How much pure acid must be added to a 30% acid solution to make a 60L solution which is 50% acid?

Did that one last night

http://www.jiskha.com/display.cgi?id=1391650592

Oh okay. Will look at the link. Thanks.

Hi Reiny, I already saw the link. But how did you get the 10x on the second part? Did you multiply everything by 10? Why so? Why not 100?

To determine the amount of pure acid that needs to be added, we can follow these steps:

Step 1: We need to calculate the amount of acid in the current 30% solution. The 30% acid solution has 30 parts acid in every 100 parts of the solution.
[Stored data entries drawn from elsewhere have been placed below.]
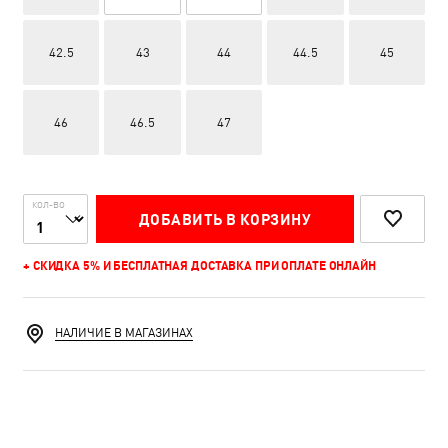
42.5
43
44
44.5
45
46
46.5
47
КОЛ-ВО
ДОБАВИТЬ В КОРЗИНУ
+ СКИДКА 5% И БЕСПЛАТНАЯ ДОСТАВКА ПРИ ОПЛАТЕ ОНЛАЙН
НАЛИЧИЕ В МАГАЗИНАХ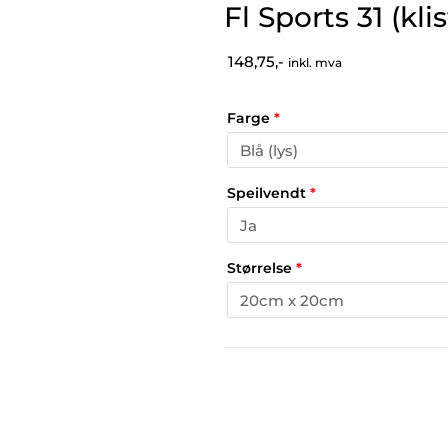
Fl Sports 31 (kl
148,75,-
inkl. mva
Farge
*
Speilvendt
*
Størrelse
*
Therefore, in a 60L solution, the amount of acid is: 30/100 * 60 = 18L.

Step 2: We need to determine the amount of pure acid needed in the final 60L solution with a concentration of 50%. Let's assume we need x liters of pure acid.

Step 3: Now, we can set up an equation to solve for x. Since we know the amount of acid in the 30% solution (18L) and the desired concentration in the final solution (50%), we can write the equation as:

(18L + x) / 60L = 50/100

Step 4: Solve the equation for x. Multiply both sides of the equation by 60 to eliminate the denominators:

18L + x = 30L

Step 5: Subtract 18L from both sides of the equation:

x = 30L - 18L

Step 6: Simplify the equation:

x = 12L

Therefore, you need to add 12 liters of pure acid to the 30% acid solution in order to obtain a 60L solution with a concentration of 50% acid.